NAEP uses four levels of placement – Advanced, Proficient, Basic, and Below Basic. In her book “Reign of Error,” Diane Ravitch, education historian, talks about the NAEP scores and their uses. Since she was on the National Assessment Governing board for seven years, I feel this makes her very qualified to say what the NAEP scores actually represent. Two things need to be noted about NAEP statistics. One, according to Ravitch, NAEP is “administered to samples of students … no one takes the whole test.” Secondly, if not read correctly, the data can “create the expectation that all students ought to be proficient.”

Some folks, however, still need to equate the four levels of placement with a letter grade.

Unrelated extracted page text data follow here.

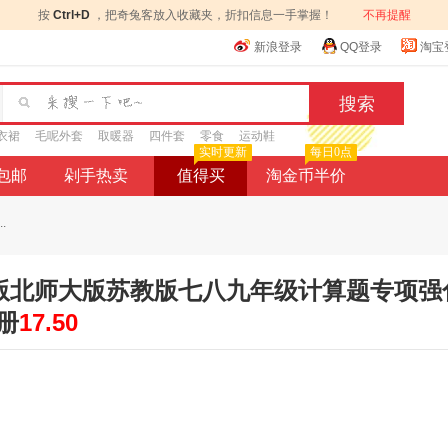
按
Ctrl+D
，把奇兔客放入收藏夹，折扣信息一手掌握！
不再提醒
新浪登录
QQ登录
淘宝
衣裙
毛呢外套
取暖器
四件套
零食
运动鞋
实时更新
每日0点
9包邮
剁手热卖
值得买
淘金币半价
.
教版北师大版苏教版七八九年级计算题专项强
册
17.50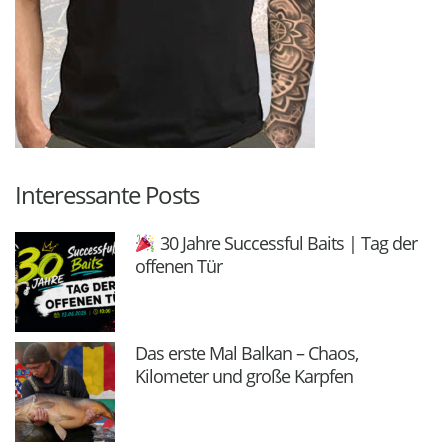
Interessante Posts
30 Jahre Successful Baits | Tag der
offenen Tür
Das erste Mal Balkan – Chaos,
Kilometer und große Karpfen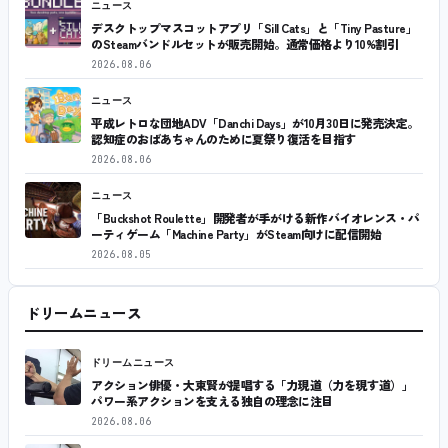
ニュース
デスクトップマスコットアプリ「Sill Cats」と「Tiny Pasture」
のSteamバンドルセットが販売開始。通常価格より10%割引
2026.08.06
ニュース
平成レトロな団地ADV「Danchi Days」が10月30日に発売決定。
認知症のおばあちゃんのために夏祭り復活を目指す
2026.08.06
ニュース
「Buckshot Roulette」開発者が手がける新作バイオレンス・パ
ーティゲーム「Machine Party」がSteam向けに配信開始
2026.08.05
ドリームニュース
ドリームニュース
アクション俳優・大東賢が提唱する「力現道（力を現す道）」
パワー系アクションを支える独自の理念に注目
2026.08.06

Once again quoting Ravitch, the levels would be as follows:

Advanced = A+

Proficient = A or B+

Basic = B or C

Below Basic = D or below

Keating and Meacham stated, “…that more than 70% (of Oklahoma’s eighth grade students) don’t read adequately.” They tried to label students as failing based on only those scoring advanced or proficient, completely ignoring the group who scored on the basic level. What about those students whose scores equate to a B or C? If a student is reading on a B or C level it can hardly be said they are “reading inadequately.”

When you look up Oklahoma’s 2013 NAEP scores, here’s what you’ll find:

Advanced (A+) 2%

Proficient (A or B+) 27%

Basic (B or C) 46%

Below Basic (D or below) 25%

When you look at all of the data, it shows 75% of Oklahoma students are reading adequately or above. Additionally, out of that 25% scoring below basic, some are Ds, not failures. That’s far different than the 70% the article would have you believe are failing. So, yes, numbers don’t lie, but you should certainly use all the data rather than labeling students as failures to try to convince folks that public education shouldn’t be adequately funded.